> **Your objective**
Whenever the string "często" turns up in a line of the data below, copy that line.

○ ○ ○

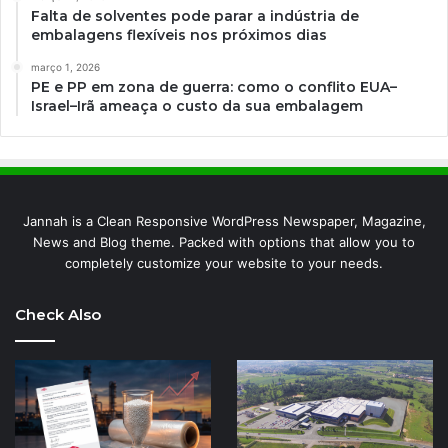
Falta de solventes pode parar a indústria de
embalagens flexíveis nos próximos dias
março 1, 2026
PE e PP em zona de guerra: como o conflito EUA–
Israel–Irã ameaça o custo da sua embalagem
Jannah is a Clean Responsive WordPress Newspaper, Magazine,
News and Blog theme. Packed with options that allow you to
completely customize your website to your needs.
Check Also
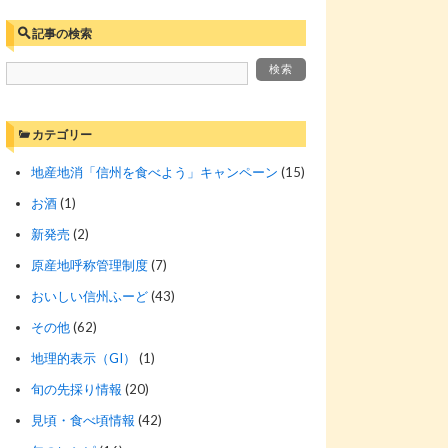
記事の検索
カテゴリー
地産地消「信州を食べよう」キャンペーン
(15)
お酒
(1)
新発売
(2)
原産地呼称管理制度
(7)
おいしい信州ふーど
(43)
その他
(62)
地理的表示（GI）
(1)
旬の先採り情報
(20)
見頃・食べ頃情報
(42)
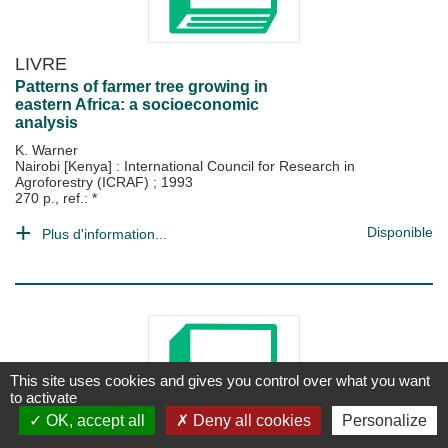
LIVRE
Patterns of farmer tree growing in
eastern Africa: a socioeconomic
analysis
K. Warner
Nairobi [Kenya] : International Council for Research in
Agroforestry (ICRAF)
;
1993
270 p., ref.: *
Disponible
Plus d'information...
This site uses cookies and gives you control over what you want
to activate
OK, accept all
Deny all cookies
Personalize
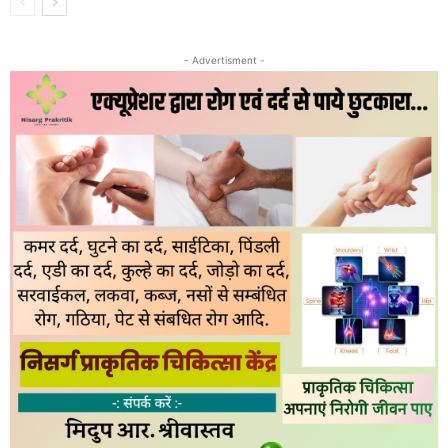
- Advertisment -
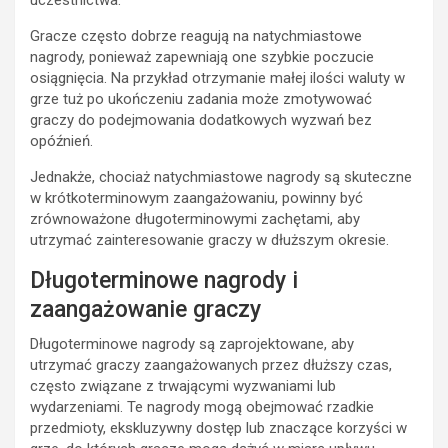
Gracze często dobrze reagują na natychmiastowe
nagrody, ponieważ zapewniają one szybkie poczucie
osiągnięcia. Na przykład otrzymanie małej ilości waluty w
grze tuż po ukończeniu zadania może zmotywować
graczy do podejmowania dodatkowych wyzwań bez
opóźnień.
Jednakże, chociaż natychmiastowe nagrody są skuteczne
w krótkoterminowym zaangażowaniu, powinny być
zrównoważone długoterminowymi zachętami, aby
utrzymać zainteresowanie graczy w dłuższym okresie.
Długoterminowe nagrody i
zaangażowanie graczy
Długoterminowe nagrody są zaprojektowane, aby
utrzymać graczy zaangażowanych przez dłuższy czas,
często związane z trwającymi wyzwaniami lub
wydarzeniami. Te nagrody mogą obejmować rzadkie
przedmioty, ekskluzywny dostęp lub znaczące korzyści w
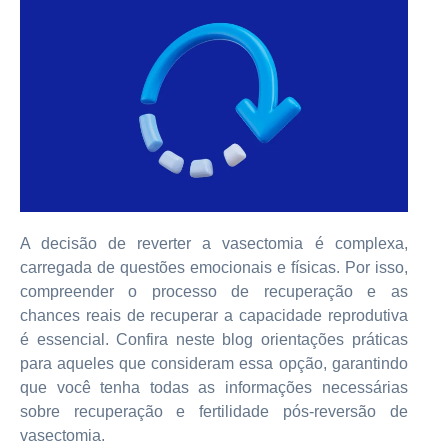
A decisão de reverter a vasectomia é complexa,
carregada de questões emocionais e físicas. Por isso,
compreender o processo de recuperação e as
chances reais de recuperar a capacidade reprodutiva
é essencial. Confira neste blog orientações práticas
para aqueles que consideram essa opção, garantindo
que você tenha todas as informações necessárias
sobre recuperação e fertilidade pós-reversão de
vasectomia.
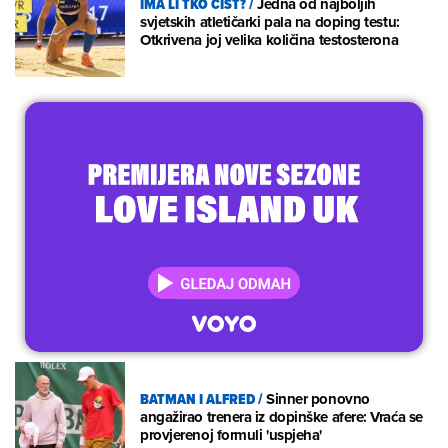
IMA LI TKO ČIST?
/
Jedna od najboljih
svjetskih atletičarki pala na doping testu:
Otkrivena joj velika količina testosterona
BATMAN I ALFRED
/
Sinner ponovno
angažirao trenera iz dopinške afere: Vraća se
provjerenoj formuli 'uspjeha'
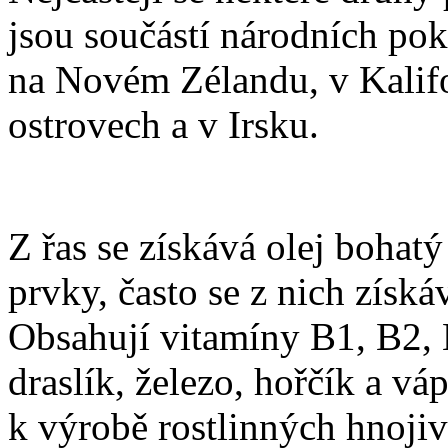
jsou součástí národních po
na Novém Zélandu, v Kalifor
ostrovech a v Irsku.
Z řas se získává olej bohat
prvky, často se z nich získá
Obsahují vitamíny B1, B2, B
draslík, železo, hořčík a v
k výrobě rostlinných hnoji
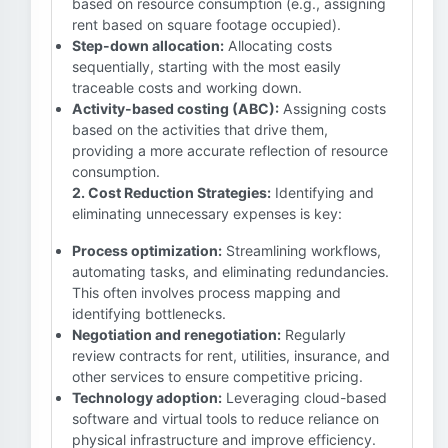
based on resource consumption (e.g., assigning
rent based on square footage occupied).
Step-down allocation:
Allocating costs
sequentially, starting with the most easily
traceable costs and working down.
Activity-based costing (ABC):
Assigning costs
based on the activities that drive them,
providing a more accurate reflection of resource
consumption.
2. Cost Reduction Strategies:
Identifying and
eliminating unnecessary expenses is key:
Process optimization:
Streamlining workflows,
automating tasks, and eliminating redundancies.
This often involves process mapping and
identifying bottlenecks.
Negotiation and renegotiation:
Regularly
review contracts for rent, utilities, insurance, and
other services to ensure competitive pricing.
Technology adoption:
Leveraging cloud-based
software and virtual tools to reduce reliance on
physical infrastructure and improve efficiency.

○ ○ ○

> **Answer**
Gracze często dobrze reagują na natychmiastowe
często związane z trwającymi wyzwaniami lub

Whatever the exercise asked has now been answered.